Two examples of the implementation of the improved mechanical oscillator are shown in FIG. 4 and FIG. 5.
FIG. 4 shows a schematic block diagram of a single paddle torsional example. The rotating member 440 is driven into oscillation with the torsional stiffness provided by the neck 430. The dynamic response of the finger array 420 ensures that 430 is fixed at one end and that very small torques are transmitted to the foot 410. In this way very little energy is transmitted to the base 400 and subsequently lost.
FIG. 5 shows a two-sided flexural example. In this figure, the oscillating member is a simple beam, the element 520, in flexure. The lengths of the fingers 510 can be adjusted to suppress translational rather than rotational motion, and hence to prevent the transmission of flexural vibration to the base 500.
The predicted performance of the oscillator with the teeth array according to this simple model discussed above is shown in FIG. 6. Here attenuation is plotted against frequency. The attenuation has a broader frequency band over which it is effective with the implementation of the teeth array. This provides a measure of the attenuation provided by a group of isolating elements if they act incoherently, without multiple scattering effects. The attenuation directly calculated for a coherent array exhibits similar high performance very near the anti-resonance frequency ω0, but in addition produces significant performance over a fairly broad band of at least an octave above the anti-resonance frequency ω0. This reasonably broad frequency band performance indicates that the devices do not have to be finely tuned in order to achieve significant benefit, an important aspect for the exploitation of this concept in MEMS/NEMS devices.

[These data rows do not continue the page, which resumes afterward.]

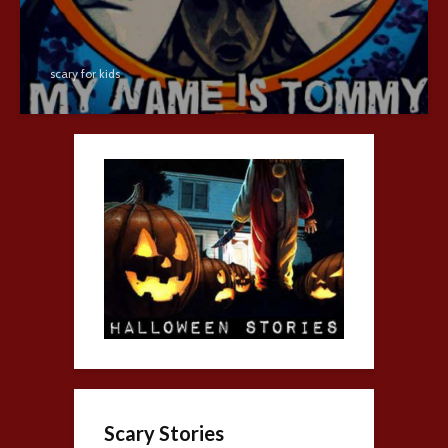
scary for kids
Scary Stories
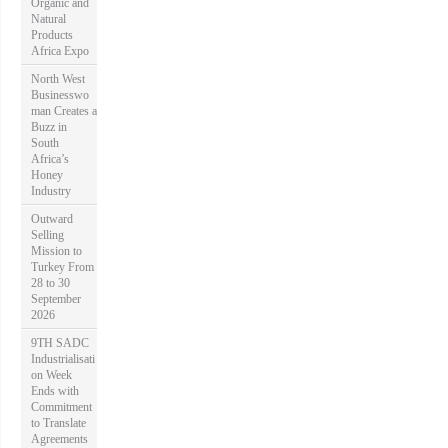
Organic and
Natural
Products
Africa Expo
North West
Businesswo
man Creates a
Buzz in
South
Africa’s
Honey
Industry
Outward
Selling
Mission to
Turkey From
28 to 30
September
2026
9TH SADC
Industrialisati
on Week
Ends with
Commitment
to Translate
Agreements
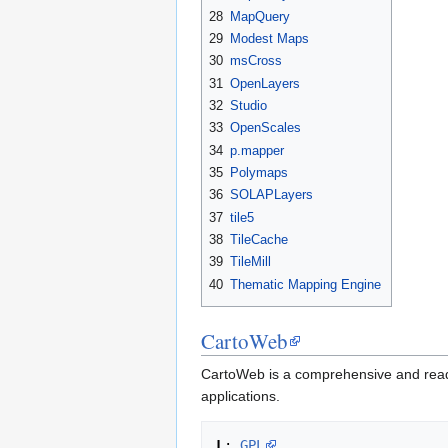
28
MapQuery
29
Modest Maps
30
msCross
31
OpenLayers
32
Studio
33
OpenScales
34
p.mapper
35
Polymaps
36
SOLAPLayers
37
tile5
38
TileCache
39
TileMill
40
Thematic Mapping Engine
CartoWeb
CartoWeb is a comprehensive and read
applications.
L
: 
GPL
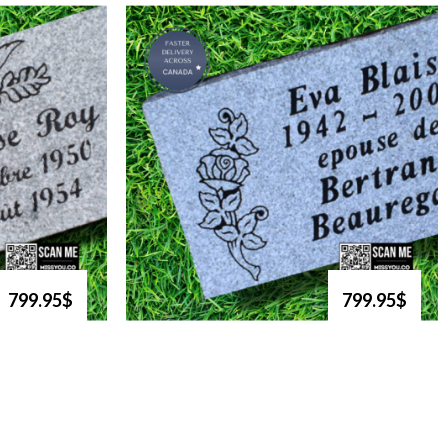
799.95$
799.95$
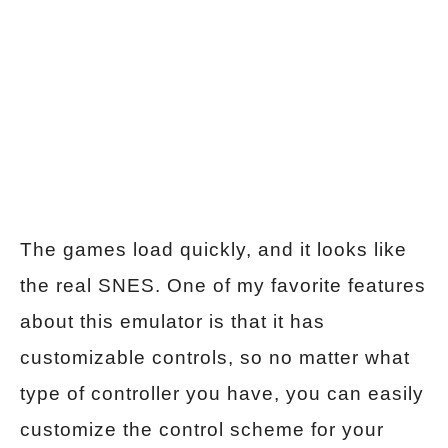
The games load quickly, and it looks like
the real SNES. One of my favorite features
about this emulator is that it has
customizable controls, so no matter what
type of controller you have, you can easily
customize the control scheme for your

Another measure of the performance of the mechanical oscillator of the invention is the laser Doppler vibrometry (LDV) image of the resonant motion of a high Q double paddle oscillator. FIG. 7a shows the displacement at the base of a double paddle oscillator (DPO) without fingers. The vibrometry dipole pattern at the base indicates that radiation of vibrational energy and related losses continues to occur with an oscillator without teeth or fingers. FIG. 7b shows the corresponding results with the finger array showing that there are essentially no vibrational energy or related losses. The plot shows motion at the top of the finger array, the desired anti-resonant response, and a significant decay of the response as we move our examination towards the base. At the base itself, no motion was detectable within the noise floor of these measurements. The Q of the oscillator was indeed improved by the modification at low temperatures; at room temperature other mechanisms prevent high performance silicon oscillators from being achievable.
Although this invention has been described in relation to an exemplary embodiment thereof, it will be understood by those skilled in the art that still other variations and modifications can be affected in the preferred embodiment without detracting from the scope and spirit of the invention as described in the claims.